YOUR TASK
Where the word "hiện" shows up in the entries below, please copy the whole line.

Segment Start: EXERCISE DATA

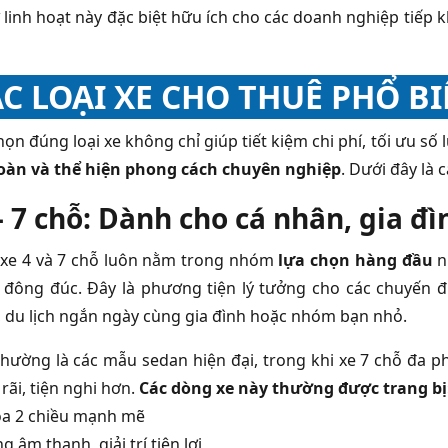
linh hoạt này đặc biệt hữu ích cho các doanh nghiệp tiếp kh
C LOẠI XE CHO THUÊ PHỔ B
chọn đúng loại xe không chỉ giúp tiết kiệm chi phí, tối ưu 
toàn và thể hiện phong cách chuyên nghiệp
. Dưới đây là 
– 7 chỗ: Dành cho cá nhân, gia 
xe 4 và 7 chỗ luôn nằm trong nhóm
lựa chọn hàng đầu
n
 đông đúc. Đây là phương tiện lý tưởng cho các chuyến đi
, du lịch ngắn ngày cùng gia đình hoặc nhóm bạn nhỏ.
thường là các mẫu sedan hiện đại, trong khi xe 7 chỗ đa p
rãi, tiện nghi hơn.
Các dòng xe này thường được trang bị
òa 2 chiều mạnh mẽ
g âm thanh, giải trí tiện lợi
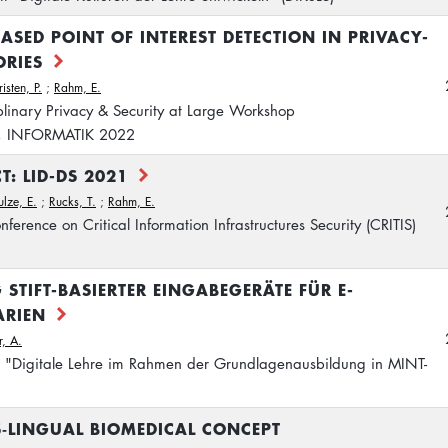
ASED POINT OF INTEREST DETECTION IN PRIVACY-
ORIES
isten, P.
;
Rahm, E.
plinary Privacy & Security at Large Workshop
e), INFORMATIK 2022
: LID-DS 2021
ulze, E.
;
Rucks, T.
;
Rahm, E.
ference on Critical Information Infrastructures Security (CRITIS)
 STIFT-BASIERTER EINGABEGERÄTE FÜR E-
ARIEN
r, A.
 "Digitale Lehre im Rahmen der Grundlagenausbildung in MINT-
‑LINGUAL BIOMEDICAL CONCEPT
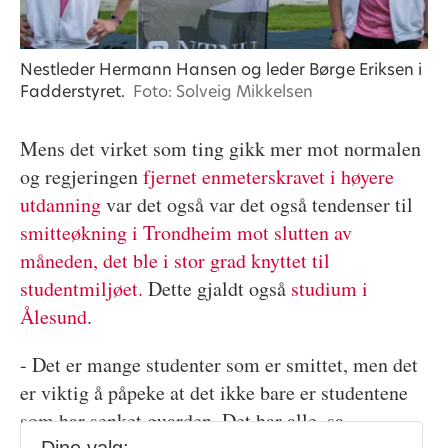
Nestleder Hermann Hansen og leder Børge Eriksen i
Fadderstyret.
Foto: Solveig Mikkelsen
Mens det virket som ting gikk mer mot normalen
og regjeringen
fjernet enmeterskravet i høyere
utdanning
var det også var det også tendenser til
smitteøkning i Trondheim mot slutten av
måneden, det ble i stor grad knyttet til
studentmiljøet.
Dette gjaldt også
studium i
Ålesund
.
- Det er mange studenter som er smittet, men det
er viktig å påpeke at det ikke bare er studentene
som har senket guarden. Det har alle, sa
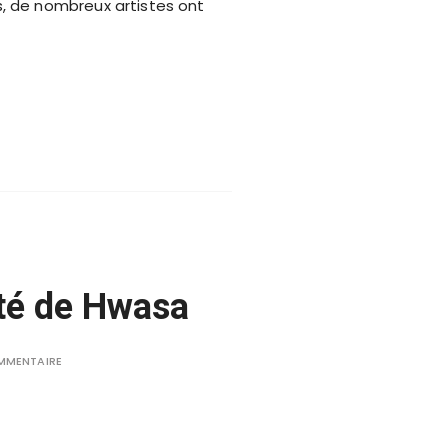
s, de nombreux artistes ont
ité de Hwasa
MMENTAIRE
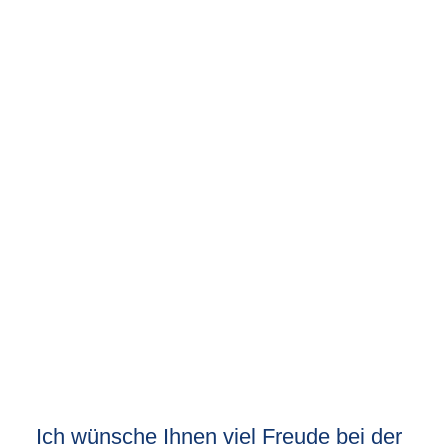
Ich wünsche Ihnen viel Freude bei der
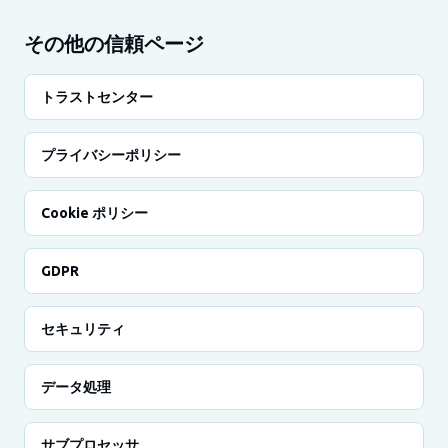
その他の信頼ページ
トラストセンター
プライバシーポリシー
Cookie ポリシー
GDPR
セキュリティ
データ処理
サブプロセッサ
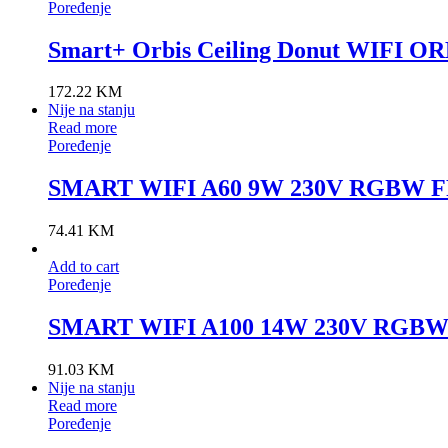
Poređenje
Smart+ Orbis Ceiling Donut WIFI 
172.22
KM
Nije na stanju
Read more
Poređenje
SMART WIFI A60 9W 230V RGBW F
74.41
KM
Add to cart
Poređenje
SMART WIFI A100 14W 230V RGBW
91.03
KM
Nije na stanju
Read more
Poređenje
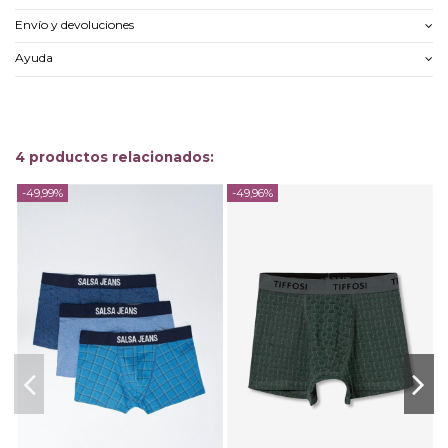
Envío y devoluciones
Ayuda
4 productos relacionados:
-49,99%
-49,96%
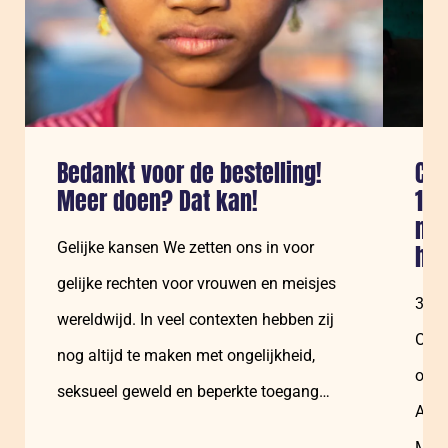
Bedankt voor de bestelling!
CA
Meer doen? Dat kan!
170
mei
Gelijke kansen We zetten ons in voor
hon
gelijke rechten voor vrouwen en meisjes
3 au
wereldwijd. In veel contexten hebben zij
Ocea
nog altijd te maken met ongelijkheid,
ontw
seksueel geweld en beperkte toegang…
Afri
Midd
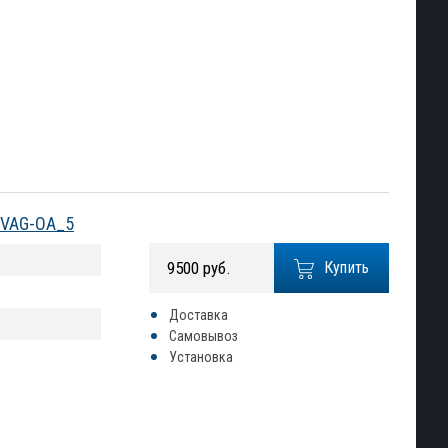
№ VAG-OA_5
9500 руб.
Купить
Доставка
Самовывоз
Установка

Segment End: EXERCISE DATA

RESPONSE BELOW
toàn và thể hiện phong cách chuyên nghiệp
thường là các mẫu sedan hiện đại, trong khi xe 7 chỗ đa p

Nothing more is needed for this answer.